Agent Creation Guide
Welcome to the comprehensive guide for creating agents with Artinet. This guide will walk you through creating powerful, autonomous agents using our Hero Types system, designed to make agent creation intuitive and effective.
Overview
Agent creation in Artinet focuses on three core Hero Types, each designed for specific roles and capabilities. Understanding these types is crucial for creating agents that perform optimally in their intended roles.
Hero Types
Director Agent
Role: Agent used to orchestrate and manage other agents
Directors are the conductors of the agent ecosystem. They coordinate workflows, delegate tasks, and ensure smooth collaboration between multiple agents.
Key Characteristics: - High-level decision making and planning - Task orchestration and delegation - Multi-agent workflow management - Strategic planning and execution
Worker Agent
Role: Agent with access to tools (MCP)
Workers are the hands-on agents that execute specific tasks using tools and integrations. They have access to Model Control Protocol (MCP) tools to interact with external systems.
Key Characteristics: - Direct tool and system integration - Specialized task execution - Data processing and manipulation - API interactions and external service calls - Focused, single-domain expertise
Speaker Agent
Role: Basic text-generation/conversational agent
Speakers excel at communication, content creation, and conversational interfaces. They focus on natural language processing and generation.
Key Characteristics: - Natural language conversation - Content creation and writing - Communication facilitation - Information presentation - User interaction and support
Creating Your Agent
Required Fields
When creating an agent, you'll encounter several fields. Most are explanatory, but Agent Skills deserve special attention as their descriptions inform other agents on how best to use and leverage your agent. Think of them as your agent's public interface.

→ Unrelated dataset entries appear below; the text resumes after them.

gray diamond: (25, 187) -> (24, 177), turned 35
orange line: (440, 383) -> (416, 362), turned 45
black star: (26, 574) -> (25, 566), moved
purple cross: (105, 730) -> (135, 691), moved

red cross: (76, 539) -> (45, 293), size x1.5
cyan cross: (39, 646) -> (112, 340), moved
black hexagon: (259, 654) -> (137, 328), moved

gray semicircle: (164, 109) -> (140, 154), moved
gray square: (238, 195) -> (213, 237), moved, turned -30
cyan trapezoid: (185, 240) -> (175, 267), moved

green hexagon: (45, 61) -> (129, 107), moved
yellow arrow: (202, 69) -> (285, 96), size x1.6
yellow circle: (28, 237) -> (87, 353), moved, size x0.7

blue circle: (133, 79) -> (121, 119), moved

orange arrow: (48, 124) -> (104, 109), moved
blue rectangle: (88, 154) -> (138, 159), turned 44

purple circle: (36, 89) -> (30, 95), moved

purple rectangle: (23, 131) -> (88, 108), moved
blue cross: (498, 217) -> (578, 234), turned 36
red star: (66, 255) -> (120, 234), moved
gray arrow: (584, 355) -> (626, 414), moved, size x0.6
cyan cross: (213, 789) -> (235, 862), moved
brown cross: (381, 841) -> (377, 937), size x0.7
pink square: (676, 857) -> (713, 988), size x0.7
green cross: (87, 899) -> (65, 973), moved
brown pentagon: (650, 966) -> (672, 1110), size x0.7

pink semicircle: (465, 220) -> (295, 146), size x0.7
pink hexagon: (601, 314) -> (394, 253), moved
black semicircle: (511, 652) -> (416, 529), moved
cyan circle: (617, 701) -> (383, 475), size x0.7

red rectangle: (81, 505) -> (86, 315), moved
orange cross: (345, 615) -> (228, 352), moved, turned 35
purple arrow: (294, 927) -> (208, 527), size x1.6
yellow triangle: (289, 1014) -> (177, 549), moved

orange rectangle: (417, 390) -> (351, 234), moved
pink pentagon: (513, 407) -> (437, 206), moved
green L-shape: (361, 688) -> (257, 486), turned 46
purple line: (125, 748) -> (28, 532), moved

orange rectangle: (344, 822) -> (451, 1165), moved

Agent Skills should include: - Specific capabilities your agent possesses - Types of tasks it can handle - Tools and integrations it has access to - Domain expertise areas - Input/output formats it works with
Basic Information
- Name: Choose a clear, descriptive name
- Hero Type: Select Director, Worker, or Speaker based on intended role
- Description: A clear description for others to understand what your agent does
- Skills: List specific capabilities (detailed above)
Advanced Configuration
- Model Selection: Choose the appropriate LLM for your agent's complexity
Integration Settings
- MCP Tools (Worker agents): Select relevant tools and integrations
- API Connections: Configure external service access
- Agents (Director agents): Ids of the agents the direct has access to (can be set using connections in the Grid)
Hero Type Selection Guide
Choose Director if: - Your agent needs to coordinate multiple other agents - The task involves complex multi-step workflows - Decision-making and planning are primary functions - You need to manage resources or prioritize tasks
Choose Worker if: - Your agent performs specific, tool-based tasks - Integration with external systems is required - The work involves data processing or manipulation - Specialized domain expertise is needed
Choose Speaker if: - Primary function is communication or content creation - User interaction is the main interface - Natural language processing is the core capability - The agent serves as a conversational interface
Getting Started
- Define Your Use Case: Clearly identify what problem your agent will solve
- Select Hero Type: Choose based on the role analysis above
- Write Clear Prompts: Craft Skills and Description as if talking to another agent
- Configure Appropriately: Set model parameters based on task complexity
- Test Thoroughly: Use the testing features before deployment
Next Steps
After creating your agent:
- Test Your Agent - Learn how to test and deploy your agent
- Deploy to Grid - Understand workflow integration
- API Key Management - Generate keys
💡 Pro Tip: Remember that in Artinet's ecosystem, agents work together. Design your agent not just to solve problems, but to collaborate effectively with other agents in the network.